Assigned task
The entries below are to be reproduced exactly, with their pictures omitted.

-- Input data follows --

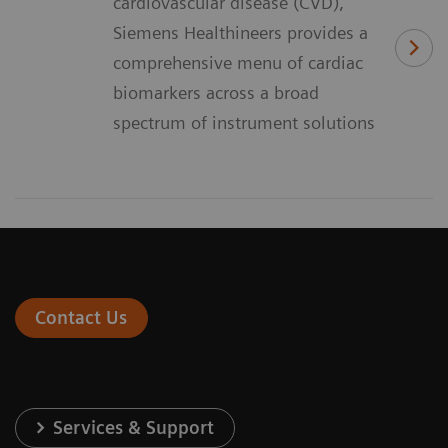
cardiovascular disease (CVD),
Siemens Healthineers provides a
comprehensive menu of cardiac
biomarkers across a broad
spectrum of instrument solutions
Contact Us
Services & Support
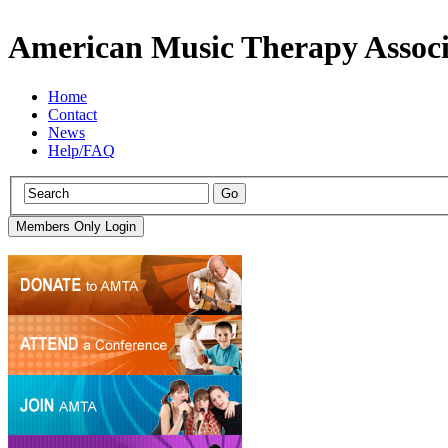
American Music Therapy Associ
Home
Contact
News
Help/FAQ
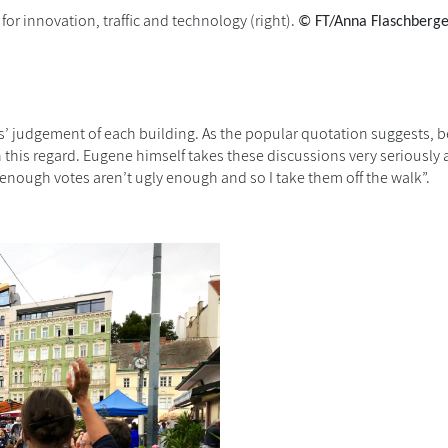
for innovation, traffic and technology (right).
© FT/Anna Flaschberg
ts’ judgement of each building. As the popular quotation suggests, be
n this regard. Eugene himself takes these discussions very seriously
enough votes aren’t ugly enough and so I take them off the walk”.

-- Input data concluded --

Solution to the exercise
cardiovascular disease (CVD),
Siemens Healthineers provides a
comprehensive menu of cardiac
biomarkers across a broad
spectrum of instrument solutions
Contact Us
Services & Support
American Music Therapy Associ
Home
Contact
News
Help/FAQ
for innovation, traffic and technology (right).
© FT/Anna Flaschberg
ts’ judgement of each building. As the popular quotation suggests, be
n this regard. Eugene himself takes these discussions very seriously
enough votes aren’t ugly enough and so I take them off the walk”.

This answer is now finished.